This is something I’ve been thinking about a lot lately. It was a bone of contention in past relationships where I compromised it for the sake of my partner’s comfort zone, and while it’s something that’s still important, I’m finding that my polyamorous needs are redefining themselves as I move through the final stages of my recovery from that relationship.

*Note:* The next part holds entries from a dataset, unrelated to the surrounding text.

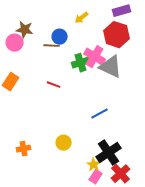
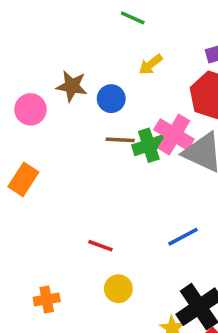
brown star: (25, 30) -> (72, 86), moved
brown line: (52, 46) -> (120, 140), moved
red line: (54, 85) -> (100, 246), moved

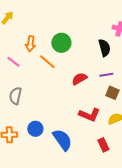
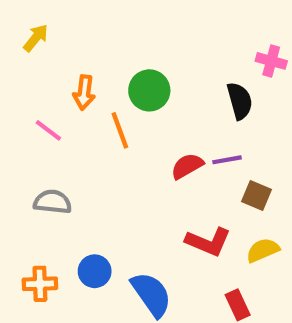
orange line: (47, 62) -> (120, 130), turned 30
purple line: (106, 75) -> (227, 160), moved
gray semicircle: (15, 96) -> (53, 202), turned 84

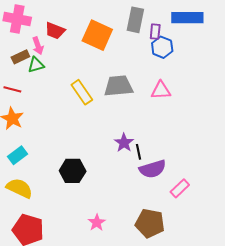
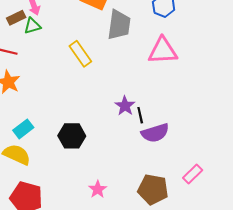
gray trapezoid: (118, 86) -> (119, 25), moved, turned 104
pink triangle: (161, 90) -> (163, 51), size x1.4
cyan rectangle: (17, 155) -> (23, 129), moved
pink rectangle: (180, 188) -> (193, 174), moved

First, for those that aren’t quite as familiar with polyamory as others, know first that it means different things to different people, but the common threads are honesty, respect, and (obviously) openness. For me personally, it means that I reserve the right to carry on a relationship with someone to the logical extent of the emotional energy we share, and I allow myself to do that potentially with multiple partners. That means that if Tom and I share a moderate sexual chemistry and like to geek out but there isn’t a lot of practicality in becoming solidly primary, then we’re going to enjoy each other’s company without a stated commitment, and if we meet other people, that’s totally cool. If George and I share an intense or specialized sexual chemistry but have little else in common, we know we can call each other for a potential hook-up to “scratch an itch” and it doesn’t have to be more than that. Likewise, if Harry and I are deeply compatible on many levels and find ourselves experiencing a deeper emotional bond naturally, we might take that to a more committed and serious level.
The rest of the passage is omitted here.